Integrated trucks assignment and scheduling problem with mixed service mode docks: A Q-learning based adaptive large neighborhood search algorithm
Yueyi Li, Mehrdad Mohammadi, Xiaodong Zhang, Yunxing Lan, Willem van Jaarsveld
TL;DR
This work tackles the integrated Truck Assignment and Scheduling Problem with Dock Mode Decision (TASP-DMD) in mixed-service-mode docks, formulating a multiobjective NP-hard problem that jointly decides dock modes, truck assignments, and sequencing. It introduces a Q-learning–based Adaptive Large Neighborhood Search (Q-ALNS) that uses a two-layer loop to perturb dock modes and to optimize truck operations, with Q-learning guiding operator selection and maintaining a Pareto front. Through a three-phase experimental study, the approach consistently achieves tighter optimality gaps and richer Pareto fronts than benchmark algorithms, particularly on larger instances, and demonstrates adaptive dock-mode decisions that outperform pre-set strategies. The findings demonstrate the practical value of adaptive dock modes and learning-guided ALNS in improving tardiness, makespan, and cargo handling efficiency in unmanned distribution centers, while highlighting avenues for handling uncertainty and automated parameter tuning in future work.
Abstract
Mixed service mode docks enhance efficiency by flexibly handling both loading and unloading trucks in warehouses. However, existing research often predetermines the number and location of these docks prior to planning truck assignment and sequencing. This paper proposes a new model integrating dock mode decision, truck assignment, and scheduling, thus enabling adaptive dock mode arrangements. Specifically, we introduce a Q-learning-based adaptive large neighborhood search (Q-ALNS) algorithm to address the integrated problem. The algorithm adjusts dock modes via perturbation operators, while truck assignment and scheduling are solved using destroy and repair local search operators.

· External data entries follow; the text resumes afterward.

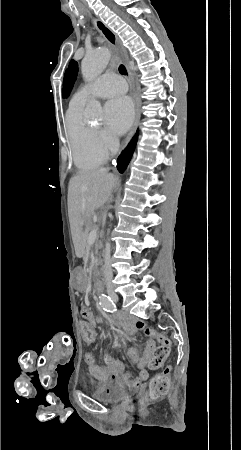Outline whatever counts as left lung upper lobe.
Returning a JSON list of instances; mask_svg holds the SVG:
<instances>
[{
    "label": "left lung upper lobe",
    "mask_w": 241,
    "mask_h": 450,
    "mask_svg": "<svg viewBox=\"0 0 241 450\" xmlns=\"http://www.w3.org/2000/svg\"><path fill=\"white\" fill-rule=\"evenodd\" d=\"M77 73H78V63L75 60H71L69 63V67L66 69L64 75L63 89H62L63 98L69 96L72 87L74 85V82L76 80Z\"/></svg>",
    "instance_id": "left-lung-upper-lobe-1"
}]
</instances>
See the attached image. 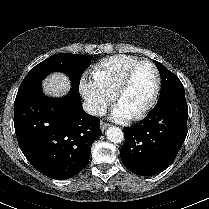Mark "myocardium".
Wrapping results in <instances>:
<instances>
[{"label": "myocardium", "mask_w": 209, "mask_h": 209, "mask_svg": "<svg viewBox=\"0 0 209 209\" xmlns=\"http://www.w3.org/2000/svg\"><path fill=\"white\" fill-rule=\"evenodd\" d=\"M142 64H148L152 67L154 75H155V86L153 90V94L149 100V102L139 111H137L135 114H133L131 117L133 119H141L144 116H146L155 106L159 93H160V87H161V78L160 73L157 68V66L150 60L142 59L135 62L133 65H131L126 73L124 74L123 78L121 79L116 91H115V98L116 101L119 102V99L121 95L124 93V91L128 88V86L131 83L132 77L136 71V69L142 65Z\"/></svg>", "instance_id": "obj_1"}]
</instances>
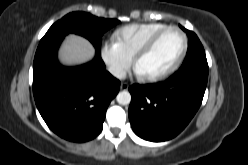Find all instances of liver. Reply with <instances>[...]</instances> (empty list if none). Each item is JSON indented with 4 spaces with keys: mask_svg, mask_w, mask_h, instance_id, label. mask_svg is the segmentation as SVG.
Instances as JSON below:
<instances>
[{
    "mask_svg": "<svg viewBox=\"0 0 248 165\" xmlns=\"http://www.w3.org/2000/svg\"><path fill=\"white\" fill-rule=\"evenodd\" d=\"M94 54L95 49L87 39L71 34L59 50V60L64 65L75 66L90 61Z\"/></svg>",
    "mask_w": 248,
    "mask_h": 165,
    "instance_id": "6515ba94",
    "label": "liver"
}]
</instances>
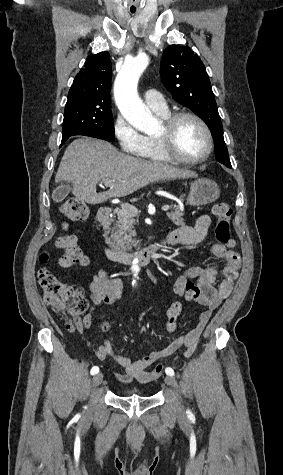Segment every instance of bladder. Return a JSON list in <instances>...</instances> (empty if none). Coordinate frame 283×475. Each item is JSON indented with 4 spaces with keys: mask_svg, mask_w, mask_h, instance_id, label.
<instances>
[{
    "mask_svg": "<svg viewBox=\"0 0 283 475\" xmlns=\"http://www.w3.org/2000/svg\"><path fill=\"white\" fill-rule=\"evenodd\" d=\"M124 395L126 397H141V398L144 397L143 392L138 388L127 389L125 390Z\"/></svg>",
    "mask_w": 283,
    "mask_h": 475,
    "instance_id": "obj_1",
    "label": "bladder"
}]
</instances>
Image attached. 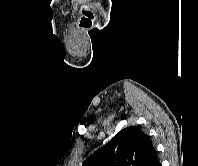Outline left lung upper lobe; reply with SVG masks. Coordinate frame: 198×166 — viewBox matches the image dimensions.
Masks as SVG:
<instances>
[{
  "label": "left lung upper lobe",
  "mask_w": 198,
  "mask_h": 166,
  "mask_svg": "<svg viewBox=\"0 0 198 166\" xmlns=\"http://www.w3.org/2000/svg\"><path fill=\"white\" fill-rule=\"evenodd\" d=\"M156 157L149 136L130 126L95 151L82 166H150Z\"/></svg>",
  "instance_id": "1"
}]
</instances>
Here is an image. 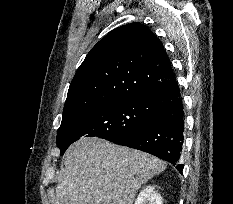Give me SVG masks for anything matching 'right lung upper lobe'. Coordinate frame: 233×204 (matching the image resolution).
<instances>
[{"instance_id":"cb5924a9","label":"right lung upper lobe","mask_w":233,"mask_h":204,"mask_svg":"<svg viewBox=\"0 0 233 204\" xmlns=\"http://www.w3.org/2000/svg\"><path fill=\"white\" fill-rule=\"evenodd\" d=\"M175 80L161 41L145 25L120 26L87 54L68 90L59 129L114 101L151 96Z\"/></svg>"}]
</instances>
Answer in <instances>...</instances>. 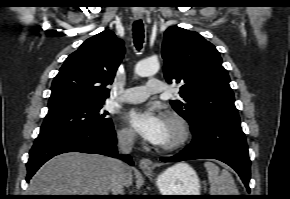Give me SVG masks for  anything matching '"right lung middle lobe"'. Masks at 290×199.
<instances>
[{
  "instance_id": "right-lung-middle-lobe-1",
  "label": "right lung middle lobe",
  "mask_w": 290,
  "mask_h": 199,
  "mask_svg": "<svg viewBox=\"0 0 290 199\" xmlns=\"http://www.w3.org/2000/svg\"><path fill=\"white\" fill-rule=\"evenodd\" d=\"M104 102L90 103L48 113L44 119L40 134L62 132L79 128H105L112 125L103 111Z\"/></svg>"
}]
</instances>
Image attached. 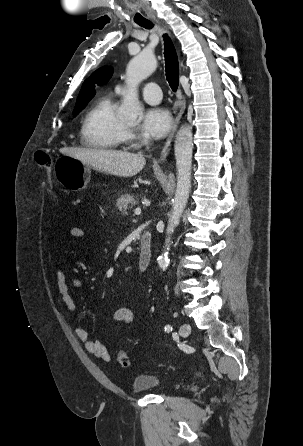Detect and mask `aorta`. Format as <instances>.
<instances>
[{
    "mask_svg": "<svg viewBox=\"0 0 303 446\" xmlns=\"http://www.w3.org/2000/svg\"><path fill=\"white\" fill-rule=\"evenodd\" d=\"M157 67L154 55L149 51H142L135 56L126 69L127 93L123 98L118 111L121 118L135 121L142 112V106L138 100L137 87L141 81L151 75ZM192 127L183 125L176 134L174 153L177 168V186L175 197L172 201V211L169 214L167 236L164 252L158 257V265L164 271L169 264L168 250L171 246V235L179 224L180 218L187 204L191 189L192 166Z\"/></svg>",
    "mask_w": 303,
    "mask_h": 446,
    "instance_id": "obj_1",
    "label": "aorta"
}]
</instances>
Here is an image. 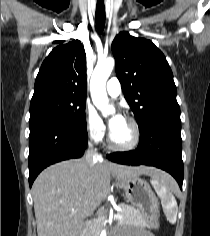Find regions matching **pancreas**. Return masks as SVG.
I'll return each instance as SVG.
<instances>
[{"label":"pancreas","instance_id":"obj_1","mask_svg":"<svg viewBox=\"0 0 210 236\" xmlns=\"http://www.w3.org/2000/svg\"><path fill=\"white\" fill-rule=\"evenodd\" d=\"M119 207L124 210L122 212H119L121 215H123V218L118 220L119 225H135L139 227L148 226L143 215L131 205L121 203ZM103 224H104V220L102 218H99L97 221L96 228H95L96 233L100 231Z\"/></svg>","mask_w":210,"mask_h":236}]
</instances>
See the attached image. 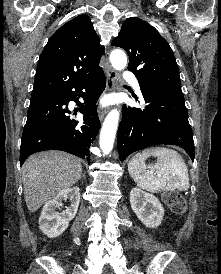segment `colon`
Segmentation results:
<instances>
[{
	"mask_svg": "<svg viewBox=\"0 0 221 274\" xmlns=\"http://www.w3.org/2000/svg\"><path fill=\"white\" fill-rule=\"evenodd\" d=\"M163 200L174 213L182 214L186 210V202L178 192L169 191L164 193Z\"/></svg>",
	"mask_w": 221,
	"mask_h": 274,
	"instance_id": "obj_1",
	"label": "colon"
}]
</instances>
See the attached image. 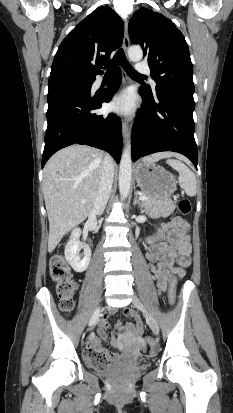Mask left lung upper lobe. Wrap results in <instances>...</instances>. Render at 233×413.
<instances>
[{
	"mask_svg": "<svg viewBox=\"0 0 233 413\" xmlns=\"http://www.w3.org/2000/svg\"><path fill=\"white\" fill-rule=\"evenodd\" d=\"M133 43L139 44L157 83L156 88L166 87L193 96V67L188 45L175 24L158 12L141 8L128 25ZM146 91L152 95L148 87Z\"/></svg>",
	"mask_w": 233,
	"mask_h": 413,
	"instance_id": "1",
	"label": "left lung upper lobe"
}]
</instances>
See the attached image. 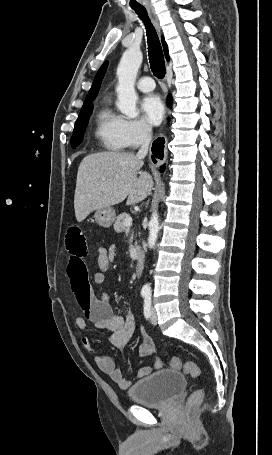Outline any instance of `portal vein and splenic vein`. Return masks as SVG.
I'll list each match as a JSON object with an SVG mask.
<instances>
[{
	"label": "portal vein and splenic vein",
	"instance_id": "obj_1",
	"mask_svg": "<svg viewBox=\"0 0 272 455\" xmlns=\"http://www.w3.org/2000/svg\"><path fill=\"white\" fill-rule=\"evenodd\" d=\"M125 225H126L127 228L131 227V225H132V218L131 217H127L126 218Z\"/></svg>",
	"mask_w": 272,
	"mask_h": 455
}]
</instances>
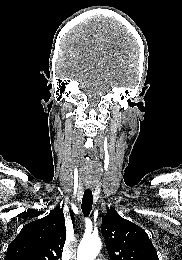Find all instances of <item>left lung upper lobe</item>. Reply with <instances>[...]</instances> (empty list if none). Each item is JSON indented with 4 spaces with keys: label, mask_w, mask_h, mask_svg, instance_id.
Listing matches in <instances>:
<instances>
[{
    "label": "left lung upper lobe",
    "mask_w": 182,
    "mask_h": 260,
    "mask_svg": "<svg viewBox=\"0 0 182 260\" xmlns=\"http://www.w3.org/2000/svg\"><path fill=\"white\" fill-rule=\"evenodd\" d=\"M101 233L110 260H159L147 233L138 225L119 216L112 207L103 216Z\"/></svg>",
    "instance_id": "obj_1"
}]
</instances>
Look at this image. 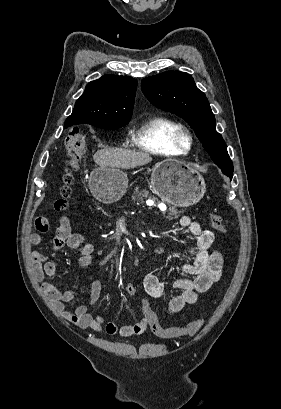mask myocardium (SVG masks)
Segmentation results:
<instances>
[{
  "label": "myocardium",
  "instance_id": "obj_1",
  "mask_svg": "<svg viewBox=\"0 0 281 409\" xmlns=\"http://www.w3.org/2000/svg\"><path fill=\"white\" fill-rule=\"evenodd\" d=\"M178 144L184 152H188L193 144L191 135L184 130L178 137Z\"/></svg>",
  "mask_w": 281,
  "mask_h": 409
}]
</instances>
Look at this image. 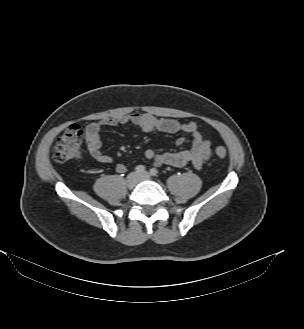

Q-learning adaptively selects these operators based on their performance history and future gains, employing the epsilon-greedy strategy. Extensive experimental results and statistical analysis indicate that the Q-ALNS benefits from efficient operator combinations and its adaptive mechanism, consistently outperforming benchmark algorithms in terms of optimality gap and Pareto front discovery. In comparison to the predetermined service mode, our adaptive strategy results in lower average tardiness and makespan, highlighting its superior adaptability to varying demands.